I’m fairly sure it all started years ago when I made the both best and worst employment decision of my life and took a job in the airline industry.  Not, mercifully, as anything in the air, but on the customer service side of things.  The job was bad.  I mean, bad, bad.  When you weren’t dealing with the traveling public – en masse – you were surrounded by grossly incompetent supervisors and managers.  These will, undoubtedly, comprise more than enough posts later but suffice to say I’ve seen badgers with more going on then some of those I “reported to” while serving my time there.

Since that time, I’ve been fascinated with the concept of Failing Upwards - the act of failing and being rewarded.  Many of the people I have seen advance in their careers are people I wouldn’t feel safe leaving my pet rock with for the weekend.  And I’m not alone.  Conferring with friends from all professional walks of life, I am constantly reminded that failing upwards is not a unique concept and instead something all of us routinely experience.  It’s a maddening phenomenon watching the incapable advance. 



Failing Upwards is the vehicle to vent and to turn the phenomenon from painful to funny.  Kinda.

This is going to be fun!



Inconceivable

"I do not think that word means what you think it means." - The Princess Bride

While I feel I should start the blog off with an uproarious example of failing upwards, I feel compelled to do the opposite and begin with the Inconceivable Feature.
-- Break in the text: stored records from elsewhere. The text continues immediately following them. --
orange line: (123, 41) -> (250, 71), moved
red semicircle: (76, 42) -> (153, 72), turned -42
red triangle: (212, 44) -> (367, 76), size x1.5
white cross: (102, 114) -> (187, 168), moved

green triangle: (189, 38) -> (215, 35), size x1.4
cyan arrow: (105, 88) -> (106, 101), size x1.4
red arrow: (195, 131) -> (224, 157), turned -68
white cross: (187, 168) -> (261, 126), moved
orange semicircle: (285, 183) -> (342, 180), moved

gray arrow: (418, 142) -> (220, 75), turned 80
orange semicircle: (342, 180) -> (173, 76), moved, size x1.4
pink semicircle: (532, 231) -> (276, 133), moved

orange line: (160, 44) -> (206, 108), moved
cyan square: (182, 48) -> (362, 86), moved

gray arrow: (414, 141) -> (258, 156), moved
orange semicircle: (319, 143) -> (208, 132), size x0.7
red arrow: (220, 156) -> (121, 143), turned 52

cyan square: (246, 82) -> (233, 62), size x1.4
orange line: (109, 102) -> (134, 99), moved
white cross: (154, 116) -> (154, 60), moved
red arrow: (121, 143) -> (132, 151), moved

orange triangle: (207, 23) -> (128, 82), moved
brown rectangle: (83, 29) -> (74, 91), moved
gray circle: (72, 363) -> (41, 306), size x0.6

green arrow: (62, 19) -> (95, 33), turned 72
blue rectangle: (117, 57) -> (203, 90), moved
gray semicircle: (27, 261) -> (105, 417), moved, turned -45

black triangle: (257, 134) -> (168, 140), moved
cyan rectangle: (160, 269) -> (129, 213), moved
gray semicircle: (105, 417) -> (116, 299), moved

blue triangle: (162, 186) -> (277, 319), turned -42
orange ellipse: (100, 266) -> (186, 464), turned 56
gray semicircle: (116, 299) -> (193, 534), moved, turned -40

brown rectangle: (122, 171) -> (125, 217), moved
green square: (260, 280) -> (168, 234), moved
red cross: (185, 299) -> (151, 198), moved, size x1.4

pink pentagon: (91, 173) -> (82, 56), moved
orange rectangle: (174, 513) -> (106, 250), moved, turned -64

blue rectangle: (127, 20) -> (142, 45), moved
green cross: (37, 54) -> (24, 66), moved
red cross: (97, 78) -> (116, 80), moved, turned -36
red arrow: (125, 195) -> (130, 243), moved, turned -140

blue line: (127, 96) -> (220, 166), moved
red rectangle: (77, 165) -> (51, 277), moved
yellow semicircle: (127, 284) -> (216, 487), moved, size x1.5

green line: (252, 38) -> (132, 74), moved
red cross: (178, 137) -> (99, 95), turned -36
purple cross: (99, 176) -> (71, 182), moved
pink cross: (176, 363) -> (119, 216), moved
Named after the great line in The Princess Bride where Inigo Montoya tells the great criminal Vizzini that he doesn't think the word he's using means what he thinks it does (since everything he says is inconceivable keeps happening) this feature is dedicated to all of those who routinely misuse and mangle the words we hold so dear.
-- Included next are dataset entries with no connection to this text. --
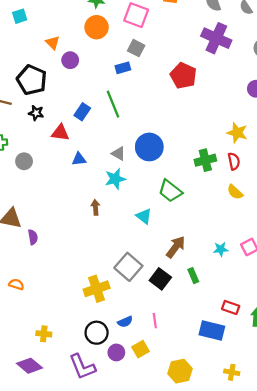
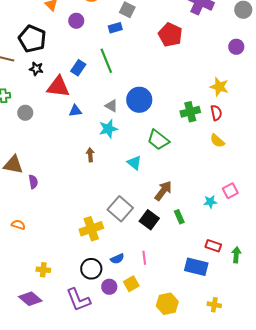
purple circle: (70, 60) -> (76, 21), moved
red triangle: (60, 133) -> (58, 87), size x1.4
cyan star: (221, 249) -> (210, 202), moved

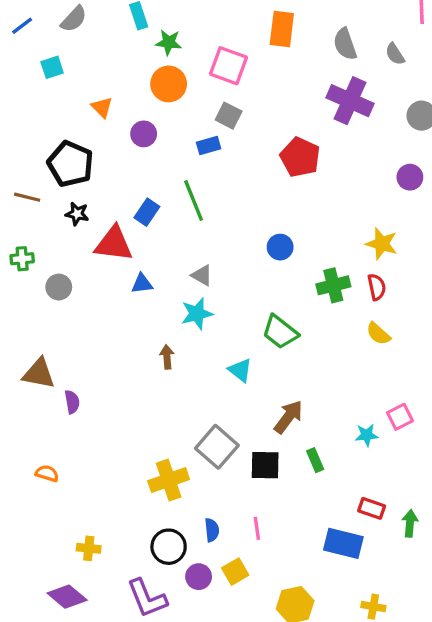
blue circle: (139, 100) -> (280, 247), moved, size x0.6
black square: (149, 220) -> (265, 465), turned -36
blue semicircle: (117, 259) -> (212, 530), turned -72

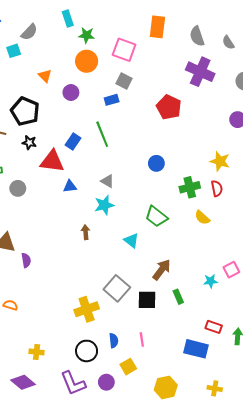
gray semicircle: (74, 19) -> (29, 32), moved
yellow semicircle: (378, 334) -> (202, 218), moved
purple circle: (199, 577) -> (106, 382), moved

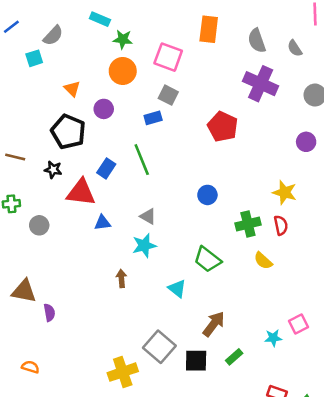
cyan rectangle: (68, 19) -> (100, 19), turned -49
black pentagon: (25, 111) -> (68, 132), moved
green rectangle: (178, 297) -> (234, 357), turned 72

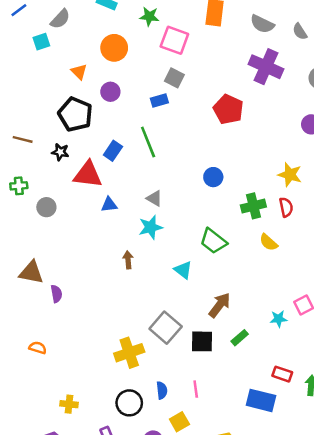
green star: (123, 39) -> (149, 16), moved
gray semicircle: (257, 41) -> (262, 24), turned -45
orange circle: (123, 71) -> (114, 48), moved

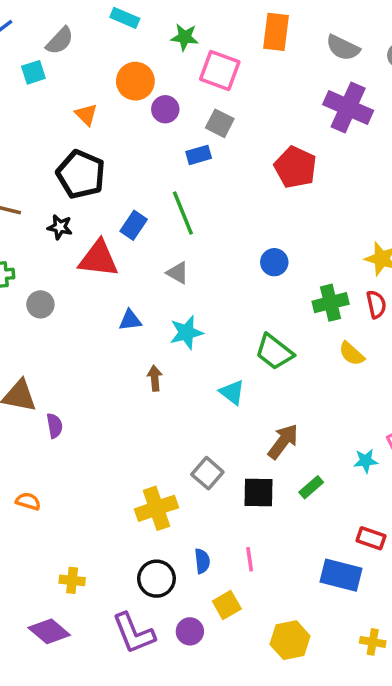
purple circle: (110, 92) -> (165, 109), moved
gray triangle: (154, 198) -> (178, 273), moved
blue triangle: (109, 205) -> (130, 320), moved
gray square: (166, 328) -> (207, 473), size x0.7

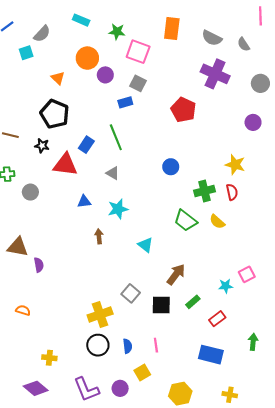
green trapezoid: (274, 352) -> (186, 221), moved
red rectangle: (371, 538) -> (217, 319), moved, turned -56
black circle: (156, 579) -> (98, 345), moved

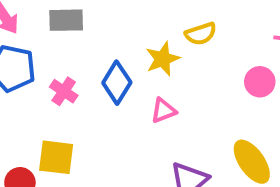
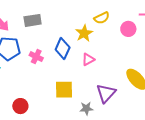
pink circle: (260, 82) -> (128, 29), moved
yellow square: (56, 157) -> (64, 90), moved

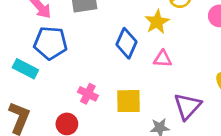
pink cross: (36, 57) -> (88, 94), moved
pink triangle: (88, 59) -> (163, 59), turned 32

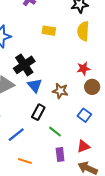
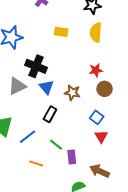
black cross: (24, 65) -> (36, 66), turned -35
green line: (55, 132) -> (56, 145), moved
red triangle: (83, 146) -> (101, 136), moved, turned -40

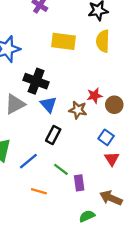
yellow rectangle: (61, 32) -> (64, 41), size x1.5
red star: (96, 70) -> (94, 96), moved

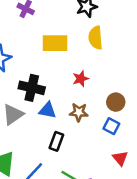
red star: (94, 96) -> (81, 79), moved
blue triangle: (48, 104) -> (48, 110), turned -30
blue square: (106, 137) -> (111, 126), moved

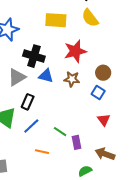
yellow semicircle: (96, 38) -> (90, 18), turned -36
red star: (81, 79) -> (75, 51), size x1.6
black rectangle: (56, 141) -> (28, 102), moved

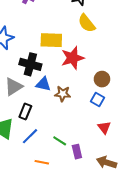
yellow rectangle: (56, 20) -> (51, 40), moved
brown star: (72, 79) -> (63, 94), moved

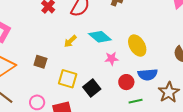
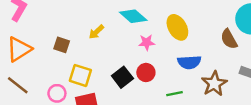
yellow arrow: (70, 41) -> (96, 32), moved
yellow square: (68, 79) -> (80, 75), moved
red circle: (126, 82) -> (146, 72), moved

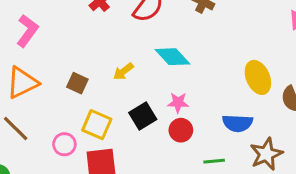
yellow ellipse: (177, 27) -> (258, 77), moved
pink star: (147, 42) -> (178, 103), moved
black square: (122, 77) -> (143, 116), moved

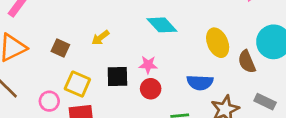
cyan diamond: (172, 57) -> (162, 25), moved
black square: (143, 116) -> (117, 76), turned 30

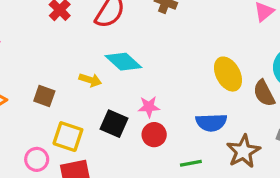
cyan diamond: (162, 25) -> (123, 62), moved
yellow arrow: (100, 38) -> (90, 80), turned -120
black square: (117, 76) -> (114, 124), turned 30

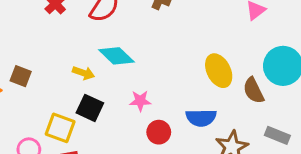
brown square: (44, 96) -> (21, 76), moved
black square: (114, 124) -> (90, 108), moved
red circle: (154, 135) -> (159, 132), moved

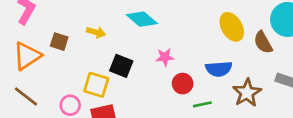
yellow arrow: (83, 73) -> (96, 32), moved

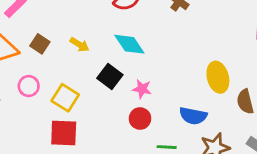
black square: (121, 66) -> (110, 77), moved
red circle: (183, 84) -> (140, 118), moved
pink circle: (70, 105) -> (29, 86), moved

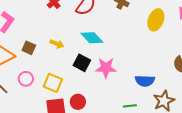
yellow ellipse: (218, 77) -> (156, 20), moved, turned 45
pink star: (142, 89) -> (106, 68), size x1.5
red circle: (140, 118) -> (78, 102), moved

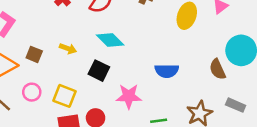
pink star: (106, 68) -> (129, 96), moved
blue semicircle: (145, 81) -> (167, 71), moved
I have a colleague. We'll call him Tom. I suspect that, in time, Tom will become a Failing Upwards star for his continued slaughter of the English language. There is not a time when he is speaking that he is not saying "um, like, you know, um, like, you know" - all together like that and couching every single sentence. One of my personal Tom favorites, however, is his constant use of "In any cases". You know!

In any cases, the shipment won't be here by Thursday like we'd hoped.
In any cases, I'm allergic to peanuts anyway.
In any cases, I hate proper english.

No matter how many times people have attempted to use the singular phrase correctly with him, he continues to make "case" plural. Even more? Tom fancies himself rather a brainiac, gifted with an extensive vocabulary, which only serves to heighten the hilarity.

Who's your Tom (or Toms, goodness knows there are more!) and what words are they slaughtering?
Failing Upwards. A Working Definition.

The act of failing at a task and being rewarded.

See: most CEOs, many of our colleagues and even more of our superiors.